Direct Duplicate Negatives
Eastman Kodak Professional Black & White Duplicating Film #SO-339 is designed for directly duplicating negatives. This is a one-step process yielding a negative from a negative. Duplicating film has high resolution, minimizing loss of image detail during copying. Also contrast can be manipulated during duplication to salvage some problem negatives. However, since the film is blue sensitive, minimizing staining can be problematic. This film can be difficult to work with, making accurate tone reproduction hard to achieve. Contact-printed direct duplicate negatives are laterally reversed, therefore the image can mistakenly be printed backwards if the photographer is not aware of the nature of the material.

If the original negatives are disposed of, the duplicate negatives become the masters. This is a major disadvantage since whenever an image is needed the master is used for printing, exposing it to the likelihood of eventual damage.

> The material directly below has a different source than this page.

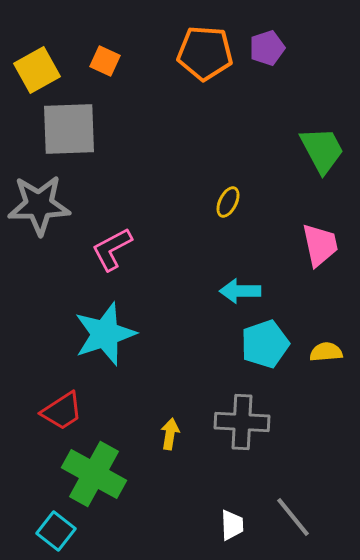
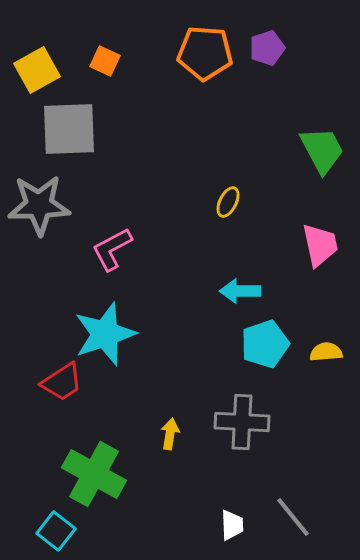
red trapezoid: moved 29 px up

Interpositive Duplicate Negatives — Contact Duplication
The original negative is contact-printed onto film to produce an interpositive (a positive image on film). The interpositive is then contact-printed onto film to produce the duplicate negative. This process provides the most accurate tone reproductions possible. Problems in original negatives can often be corrected by using selected films and filters to reduce staining during the production of the interpositive. The disadvantages of this system are the higher production costs, the complexity of the procedure, and the added storage space required for the multiple duplicates. However, this method results in two duplicates for relatively little additional cost; the interpositive becomes the master and the duplicate negative becomes the use copy.

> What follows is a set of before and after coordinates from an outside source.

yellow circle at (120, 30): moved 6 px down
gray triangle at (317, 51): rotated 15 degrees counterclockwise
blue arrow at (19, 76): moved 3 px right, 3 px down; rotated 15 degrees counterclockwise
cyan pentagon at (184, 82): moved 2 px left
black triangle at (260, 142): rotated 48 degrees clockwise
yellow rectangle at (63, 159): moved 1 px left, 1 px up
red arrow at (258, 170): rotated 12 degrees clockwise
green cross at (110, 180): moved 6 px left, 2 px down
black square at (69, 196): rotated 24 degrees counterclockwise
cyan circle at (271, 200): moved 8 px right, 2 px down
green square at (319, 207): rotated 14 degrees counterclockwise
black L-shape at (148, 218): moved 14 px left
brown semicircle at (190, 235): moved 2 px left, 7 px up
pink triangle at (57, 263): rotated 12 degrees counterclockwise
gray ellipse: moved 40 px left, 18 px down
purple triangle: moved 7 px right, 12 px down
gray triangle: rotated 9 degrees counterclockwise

Interpositive Duplicate Negatives — Reduced Format, Long Roll Systems
Original negatives are copied onto 5-inch/105mm, 70mm, or 35mm roll film using a camera to produce interpositives (a positive image on film). The interpositive is then contact-printed onto film to produce the duplicate negatives. This system provides accurate tone reproduction. Also, problems in original negatives can often be corrected with the use of selected films and filters to reduce staining during the production of the interpositive. These systems provide easy access to collections. They have high production capabilities and lower production costs, and they require less storage space. However, with reduced-size duplicates there is usually some loss of image detail, proportional to the amount of reduction. As with contact interpositive duplicate negatives, this system results in two copies; the interpositive becomes the master and the duplicate negative the use copy.

Digital Imaging Storage Systems
With these systems images are stored on digital optical disks, which can be read in players that use a laser. Disk players can be interfaced with computers to allow easy cross-referencing between images and information. These systems are great access tools, but are not archival. High-resolution image files provide good quality reproductions but are impractical. They are expensive, they require more space than photographic film, and, because of their large files, they take time to access. Screen-resolution image files or files of lower quality are less expensive and do not have the storage and access time problems; however, their resolution is only fair.

The technology for optical disks is still in flux. Professionals estimate that innovations in disks and computer hardware and the design of new software to use them necessitate replacement of systems every three to five years. Therefore institutional budgets must include funds to continually upgrade the systems with new software and hardware. Also, no standards have yet been developed to insure the translation of information from one generation to another.